Previous research has described community-level determinants of health specific to AF including race and ethnicity, financial resources, rurality and neighborhood factors, health literacy, and social support [4]. However, there is a paucity of AF-specific data available for individual-level social risk factors, such as housing insecurity, food insecurity, reduced healthcare access, and cost-related barriers to prescription medication adherence [28]. AF is a common reason for initial hospital admission and its increasing prevalence necessitates consideration of HRSN in care management due to its large role in healthcare resource utilization. Our study suggests that HRSN are associated with lower odds of death, longer length of stay, and higher hospital costs at the index AF hospitalization. Higher costs may be related to longer length of stay. Given the observational and retrospective nature of the data, the lower odds of death cannot be elucidated.

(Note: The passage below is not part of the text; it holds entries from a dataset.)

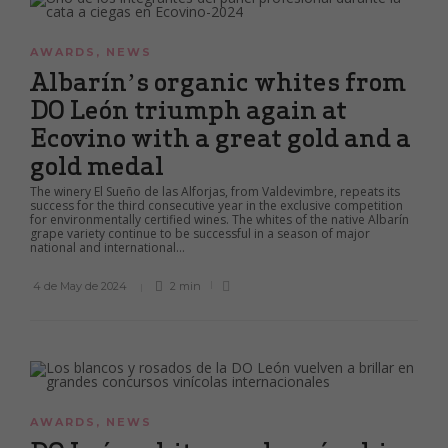
AWARDS
,
NEWS
Albarín’s organic whites from
DO León triumph again at
Ecovino with a great gold and a
gold medal
The winery El Sueño de las Alforjas, from Valdevimbre, repeats its
success for the third consecutive year in the exclusive competition
for environmentally certified wines. The whites of the native Albarín
grape variety continue to be successful in a season of major
national and international...
4 de May de 2024
2 min
AWARDS
,
NEWS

Male sex as a risk factor for readmission has been noted in the literature, although not specifically in the context of AF. Beyond biological and clinical factors, this finding may be attributed to social influences on post-discharge disease management, such as gender roles, lack of social support, and underutilization of preventative healthcare. Prior studies have indicated that males are less likely to seek help compared to their female counterparts and tend to adopt a “wait and see” approach, leading to delayed medical care. This behavior may be rooted in the perception of men as caretakers of the household, the concept of masculinity, and the role of women in motivating them to seek care [29,30]. Additionally, social isolation, such as being unmarried or living alone, has been shown to contribute to readmissions for men. Studies have highlighted that social support is associated with more frequent attendance to follow-up appointments and more consistent healthcare utilization, both of which lead to shorter hospital stays and decreased risk of mortality [31,32]. For patients with cardiovascular disease, social support may even have protective effects on cardiovascular health, risk, and quality of life [33,34]. Finally, men are more likely to rely on emergency department visits as their usual source of medical care rather than preventative care. In contrast, women have greater usage and familiarity with the healthcare system due to pregnancy, breast and cervical cancer screenings, and their role in child caretaking [35]. In the context of AF, a study by Barón-Esquivias et al. in Spain found that women are more likely to experience AF symptoms, prompting more frequent medical attention [36]. This can lead to better preventative care and practices in the outpatient setting, resulting in fewer readmissions for females compared to males [37]. In summary, observed sex differences in readmission risk may be tied to social influences on post-discharge follow-up and preventative care. Further research into social factors influencing health behaviors and healthcare usage for AF patients may provide additional insights to guide care.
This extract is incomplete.